"Repeatedly the unimaginable form, color, and way of moving of the flora and fauna of the natural world give me ideas for my work in computer graphics. With the creation of the earth and the historical accumulation of time, many bewitching forms and patterns of movement, rules and principles have come into being. Even in the most primitive period in the process of evolution, the forms of life, seen from archeological point of view, offer extremely interesting material for modeling. Early life forms are specially interesting because in their still undifferentiated condition, the direction of later complex evolution is not yet decided.

With its ability to capture the details of delicate forms and power to minutely represent very complex physical object, high definition computer graphics lure us to express this kind of substantiality. It is possible to increase the richness of representation of the surface or "skin", of a physical object, or "form", by combining a number of techniques like texture and pattern mapping and normal vector mapping to create a sense of bumpiness, or depth of surface. High definition technology can enhance the possible effects using computer graphic images. We must therefore experiment and attempt things with high definition graphics. Which are difficult with standard technology, and thus discover what is possible.

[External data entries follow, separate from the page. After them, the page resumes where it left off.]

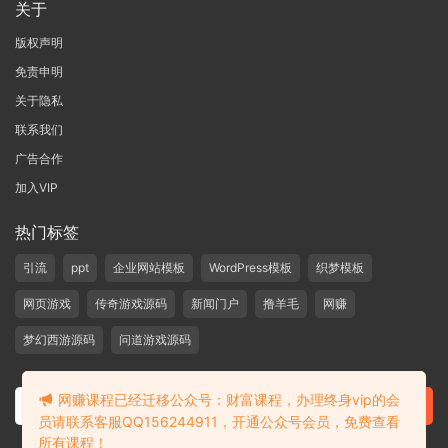
关于
版权声明
免责申明
关于隐私
联系我们
广告合作
加入VIP
热门标签
引流
ppt
企业网站模板
WordPress模板
织梦模板
网页游戏
传奇游戏源码
新闻门户
撸羊毛
网赚
梦幻西游源码
问道游戏源码
网赚课程已经迁移公众号：财富课程，办理终身vip的会
员请联系客服QQ156244911，开通公众号会员，免费查看
所有课程！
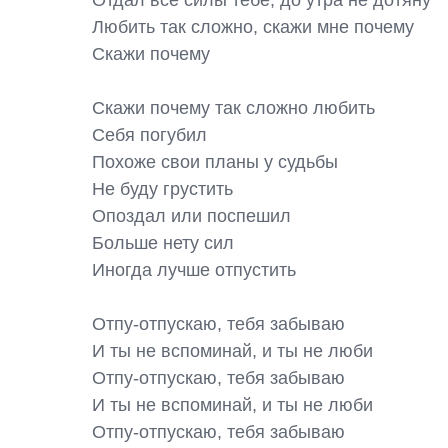
Отдал все силы тебе, до утра не дотяну

Любить так сложно, скажи мне почему

Скажи почему

Скажи почему так сложно любить

Себя погубил

Похоже свои планы у судьбы

Не буду грустить

Опоздал или поспешил

Больше нету сил

Иногда лучше отпустить

Отпу-отпускаю, тебя забываю

И ты не вспоминай, и ты не люби

Отпу-отпускаю, тебя забываю

И ты не вспоминай, и ты не люби

Отпу-отпускаю, тебя забываю
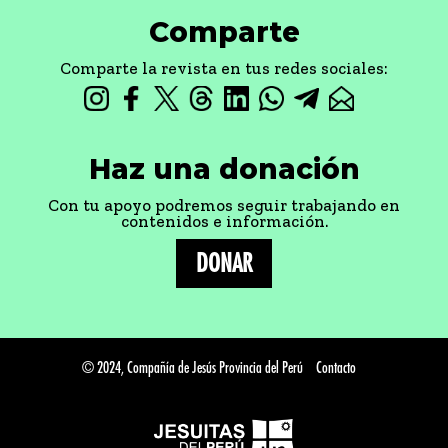
Comparte
Comparte la revista en tus redes sociales:
Haz una donación
Con tu apoyo podremos seguir trabajando en
contenidos e información.
DONAR
© 2024, Compañía de Jesús Provincia del Perú
Contacto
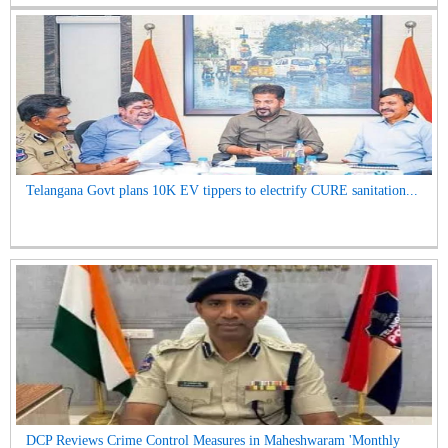
Telangana Govt plans 10K EV tippers to electrify CURE sanitation...
DCP Reviews Crime Control Measures in Maheshwaram 'Monthly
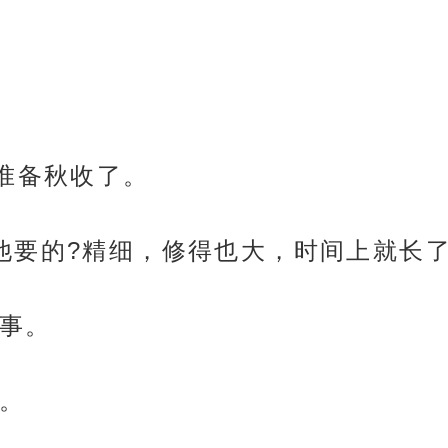
以准备秋收了。
他要的?精细，修得也大，时间上就长
事。
。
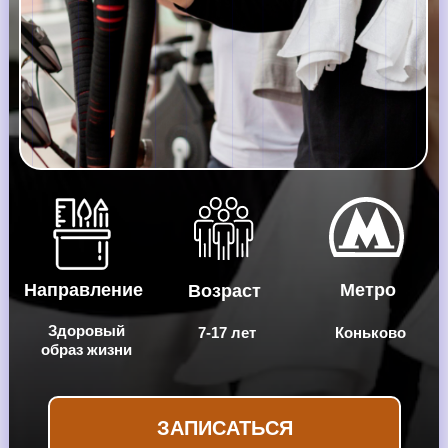
Направление
Метро
Возраст
Здоровый
7-17 лет
Коньково
образ жизни
ЗАПИСАТЬСЯ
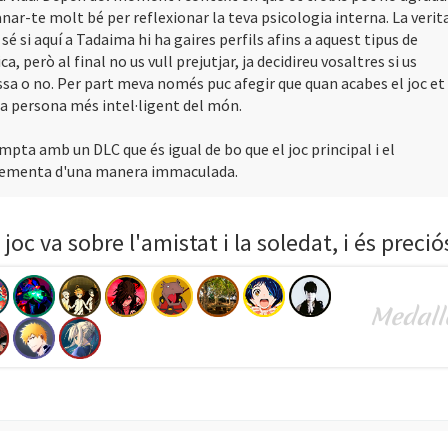
anar-te molt bé per reflexionar la teva psicologia interna. La verit
sé si aquí a Tadaima hi ha gaires perfils afins a aquest tipus de
a, però al final no us vull prejutjar, ja decidireu vosaltres si us
ssa o no. Per part meva només puc afegir que quan acabes el joc et
la persona més intel·ligent del món.
ompta amb un DLC que és igual de bo que el joc principal i el
ementa d'una manera immaculada.
 joc va sobre l'amistat i la soledat, i és preció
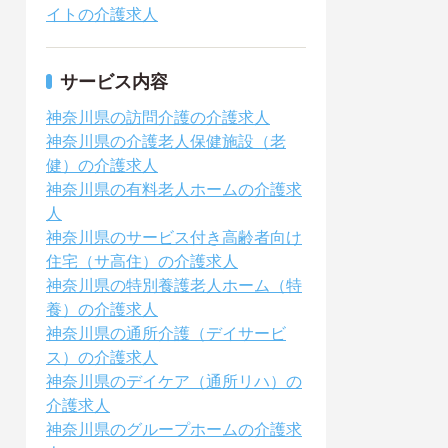
イトの介護求人
サービス内容
神奈川県の訪問介護の介護求人
神奈川県の介護老人保健施設（老
健）の介護求人
神奈川県の有料老人ホームの介護求
人
神奈川県のサービス付き高齢者向け
住宅（サ高住）の介護求人
神奈川県の特別養護老人ホーム（特
養）の介護求人
神奈川県の通所介護（デイサービ
ス）の介護求人
神奈川県のデイケア（通所リハ）の
介護求人
神奈川県のグループホームの介護求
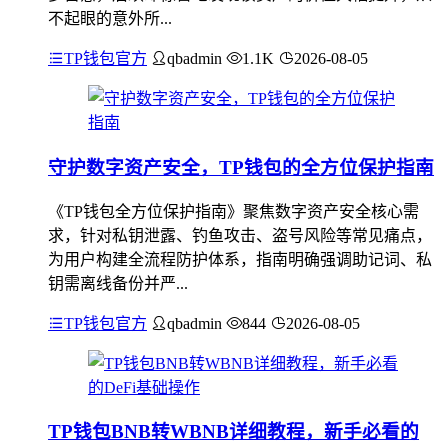
不起眼的意外所...
TP钱包官方
qbadmin
1.1K
2026-08-05
守护数字资产安全，TP钱包的全方位保护指南
《TP钱包全方位保护指南》聚焦数字资产安全核心需
求，针对私钥泄露、钓鱼攻击、盗号风险等常见痛点，
为用户构建全流程防护体系，指南明确强调助记词、私
钥需离线备份并严...
TP钱包官方
qbadmin
844
2026-08-05
TP钱包BNB转WBNB详细教程，新手必看的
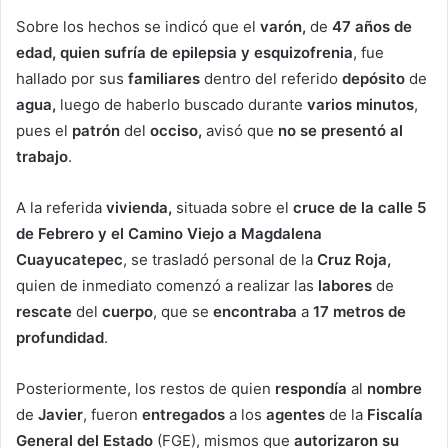
Sobre los hechos se indicó que el
varón,
de
47 años de
edad, quien sufría de epilepsia y esquizofrenia
, fue
hallado por sus
familiares
dentro del referido
depósito
de
agua,
luego de haberlo buscado durante
varios
minutos
,
pues el
patrón
del
occiso,
avisó que
no se presentó al
trabajo
.
A la referida
vivienda,
situada sobre el
cruce de la calle 5
de Febrero y el Camino Viejo a Magdalena
Cuayucatepec
, se trasladó personal de la
Cruz Roja,
quien de inmediato comenzó a realizar las
labores
de
rescate
del
cuerpo
, que se
encontraba
a
17 metros de
profundidad
.
Posteriormente, los restos de quien
respondía
al
nombre
de
Javier
, fueron
entregados
a los
agentes
de la
Fiscalía
General del Estado
(FGE), mismos que
autorizaron su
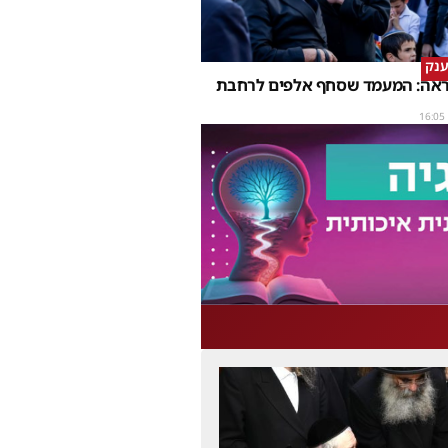
ענק
נראה: המעמד שסחף אלפים לרחבת
16:05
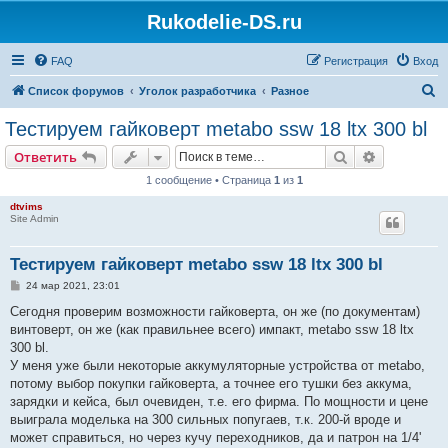
Rukodelie-DS.ru
FAQ
Регистрация
Вход
П
Список форумов
Уголок разработчика
Разное
о
Тестируем гайковерт metabo ssw 18 ltx 300 bl
и
Поиск
Расширен
Ответить
с
1 сообщение • Страница
1
из
1
к
dtvims
Site Admin
Тестируем гайковерт metabo ssw 18 ltx 300 bl
С
24 мар 2021, 23:01
о
о
Сегодня проверим возможности гайковерта, он же (по документам)
б
винтоверт, он же (как правильнее всего) импакт, metabo ssw 18 ltx
щ
е
300 bl.
н
У меня уже были некоторые аккумуляторные устройства от metabo,
и
е
потому выбор покупки гайковерта, а точнее его тушки без аккума,
зарядки и кейса, был очевиден, т.е. его фирма. По мощности и цене
выиграла моделька на 300 сильных попугаев, т.к. 200-й вроде и
может справиться, но через кучу переходников, да и патрон на 1/4'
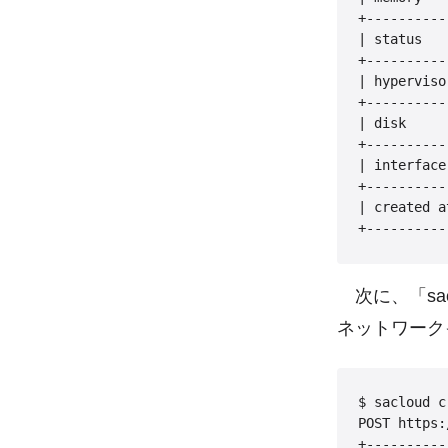
+----------
| status   
+----------
| hyperviso
+----------
| disk     
+----------
| interface
+----------
| created a
次に、「sacl
ネットワーク
$ sacloud c
POST https:
+----------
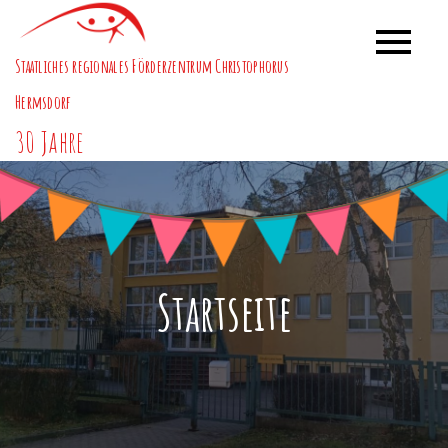
Skip
to
Staatliches regionales Förderzentrum Christophorus
content
Hermsdorf
30 Jahre
Startseite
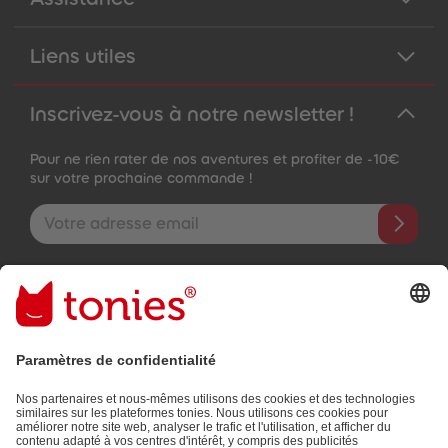
Liens utiles
Inscrivez-vous à notre newsletter !
Pour ne rien rater de nos aventures et profiter de -10€
sur votre prochaine commande !
Adresse e-mail
En validant, vous acceptez de recevoir des e-mails personnalisés
grâce aux informations que vous nous avez fournies (par ex.
données de votre compte) et aux données d'utilisation partagées
à des fins publicitaires (par ex. temps d'écoute). Révocable à tout
moment, sans frais.
Politique de Confidentialité
.
Les moyens de paiement :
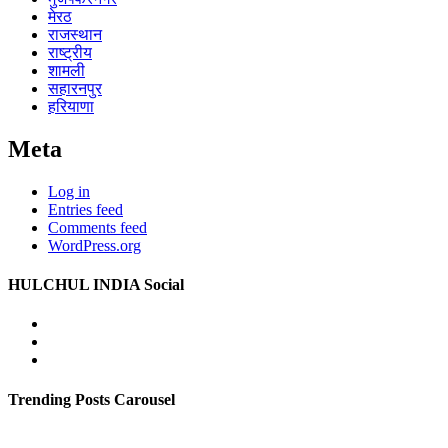
मेरठ
राजस्थान
राष्ट्रीय
शामली
सहारनपुर
हरियाणा
Meta
Log in
Entries feed
Comments feed
WordPress.org
HULCHUL INDIA Social
Facebook
Twitter
Youtube
Trending Posts Carousel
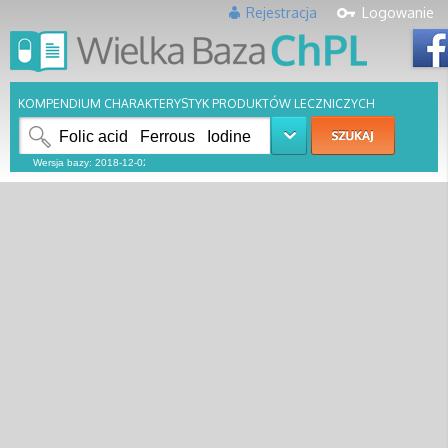
Rejestracja
Logowanie
KOMPENDIUM CHARAKTERYSTYK PRODUKTÓW LECZNICZYCH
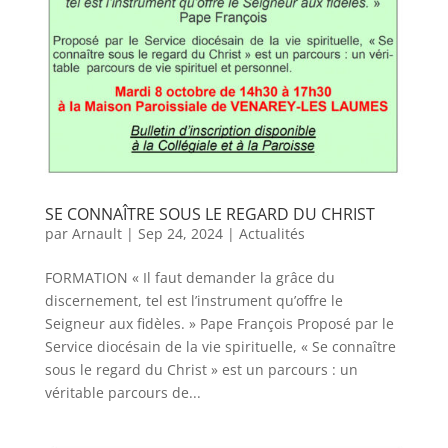
SE CONNAÎTRE SOUS LE REGARD DU CHRIST
par
Arnault
|
Sep 24, 2024
|
Actualités
FORMATION « Il faut demander la grâce du
discernement, tel est l’instrument qu’offre le
Seigneur aux fidèles. » Pape François Proposé par le
Service diocésain de la vie spirituelle, « Se connaître
sous le regard du Christ » est un parcours : un
véritable parcours de...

In my view, high definition computer graphics is especially suited to representing a viscous sphere of density or a "metaball". With high definition technology, it will be possible to see images which could not be done with standard technology such as the appearance and growth of the increasingly dense space of a curved surface. With high definition imaging it will be possible to pursue interesting ideas in either moving or still images. The ease of moving with unrestricted freedom back and forth between still images and moving images, will allow one's personal inspiration to be constantly renewed. One will be free to choose to express a feeling of substance by paying attention to the minute details of form and color in a still image or to express variation and change by focusing on the rhythm of movement on the axis of time in moving images. Personally I would like to be able to physically feel the new always fresh images which will be possible from within the pursuit of new high definition computer graphic images. I want to describe warm subtropical water, as a purified object existing in a realm of overflowing brilliance".

Yoichiro Kawaguchi

 

 


One of the world's outstanding computer graphics artists, Yoichiro Kawaguchi was born in Kagoshima, Japan, in 1952. He graduated from the Kyushu Art Technical Institute and finished the graduate course at Tokyo Educational College. At present he is associate professor at Nippon Electronics College's Art and Science Laboratory. His main interest is devoted to the interaction of science and the arts and the development of new artistic methods and techniques in computer graphics based upon morphological and ecological laws of Nature.